Happy New Year. Enjoy tonight and stay safe.

Marie xx

Tuesday, 20 November 2012

Spotlight Interview & Undercover Desires

Today, 20th November, I am a guest over at Lori King's blog. Check out my interview at http://lorikingbooks.wordpress.com/2012/11/19/in-the-spotlight-marie-jermy/

Sales for Lust in the First Degree have not been brilliant, but you won't find me complaining. Whether it's one book sold or 100, it's nice to see people reading the books that I've loved writing. As for reviews? I've had one from fellow Siren author Jan Bowles. She gave it 5 stars. Bless you, Jan. I really appreciate it.

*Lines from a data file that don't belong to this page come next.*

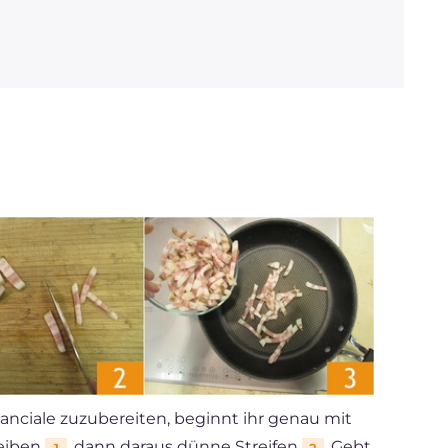
Fettsäuren
Ballaststoffe
g
7
Cholesterin
mg
50
Natrium
mg
356
nciale zuzubereiten, beginnt ihr genau mit
heiben
, dann daraus dünne Streifen
. Gebt
1
2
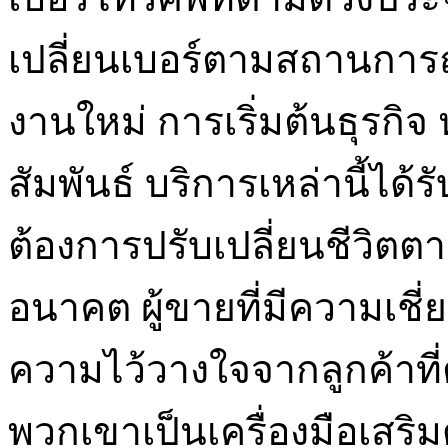
เปลี่ยนเบอร์ตามสถานการณ์ชี
งานใหม่ การเริ่มต้นธุรก
สัมพันธ์ บริการเหล่านี้ได้
ต้องการปรับเปลี่ยนชีว
อนาคต ผู้ขายที่มีความเชี่
ความไว้วางใจจากลูกค้าที่
พวกเขาเป็นเครื่องมือเสริม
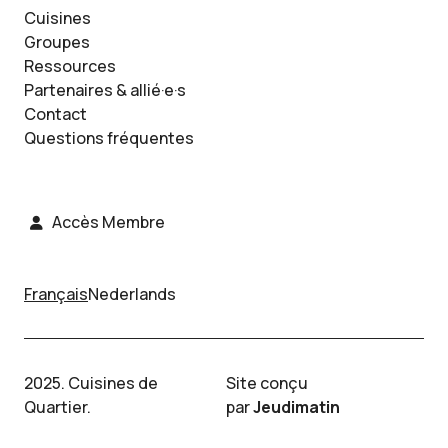
Cuisines
Groupes
Ressources
Partenaires & allié·e·s
Contact
Questions fréquentes
Accès Membre
Français
Nederlands
2025. Cuisines de
Site conçu
Quartier.
par
Jeudimatin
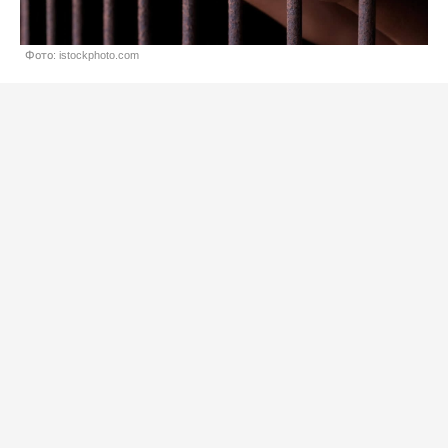
Фото: istockphoto.com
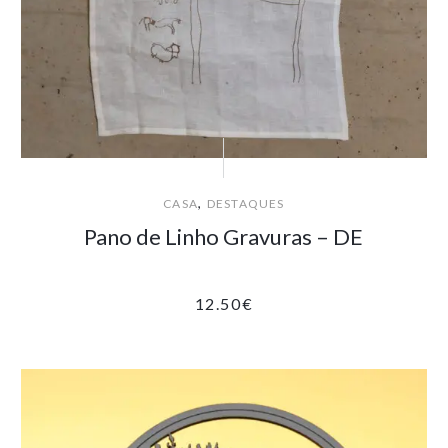
,
CASA
DESTAQUES
Pano de Linho Gravuras – DE
12.50
€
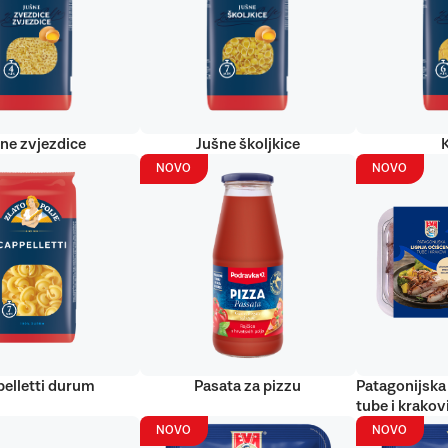
ne zvjezdice
Jušne školjkice
NOVO
NOVO
elletti durum
Pasata za pizzu
Patagonijska 
tube i krakov
NOVO
NOVO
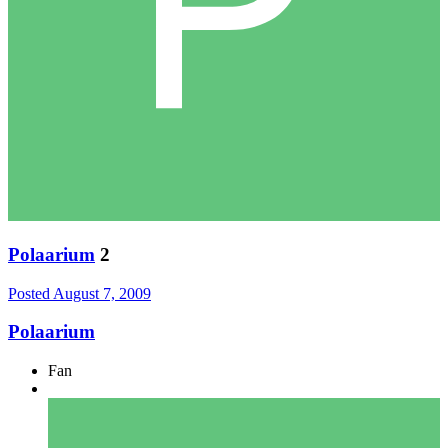
Polaarium
2
Posted
August 7, 2009
Polaarium
Fan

My latest book Undercover Desires now stands at the 40k mark. Apart from some brain dead moments, it's coming along nicely. I believe another 2 chapters and it will be finished. By the time I've edited and polished it ready to be submitted, I'm hoping it will be 50k. However, I'm not at all happy with the last sex scene in the book. I don't know what it is but something's missing. Also the ensuing "pillow talk" is so naff, it's laughable. More work is needed on these areas. But I don't want to go overboard otherwise I'll be rolling my eyes more times than Ana in Fifty Shades of Grey!

Friday, 2 November 2012

Lust in the First Degree

Lust in the First Degree (The Andersons 4) is now available to pre order from Bookstrand with a 10% discount until midnight CST, 22nd November. The link is www.bookstrand.com/lust-in-the-first-degree

Release date is 15th November.



Happy reading!

Friday, 28 September 2012

Undercover Desires

At the moment I'm working on Undercover Desires. It's almost 30k, but once again, I find myself with a Titanic mental block. Oh, well. No doubt it will go. When? I don't have the foggiest.

Lust in the First Degree (The Andersons 4) has a release date of 18th November, which is almost a year since the release of Together Forever, the first in the Andersons series.

I honestly can't believe what I have achieved since April 2011 when I submitted my very first book Secret Eyes to Siren. The rejections from Mills and Boon are a distant memory now. I wonder if they are kicking themselves for rejecting not only Secret Eyes, but Together Forever and Animal Instincts. Probably not. Mills and Boon is a tough market to crack. Maybe, one day...

So what's next after Undercover Desires? Well, first off I think is the sequel to Secret Eyes. The title is Addiction. I keep getting ideas for chapters and my note book is stuffed full of them. I don't think I'm going to have a problem with Addiction.

Next, I think, will be Edge of Heaven.  That one maybe a bit trickier, but I'm sure a coffee and a chat with a very good friend of mine, Mark Ovens, will get that one written and submitted.

And then I plan to write another series. The Sins of Silver Creek. I have already written the first book! It was my very first book that I wrote, had it critiqued, edited it from suggestions made by a Mills and Boon editor (I kid you not) and now with a few tweaks here and there, and name changes for the characters, it's done. Yay!!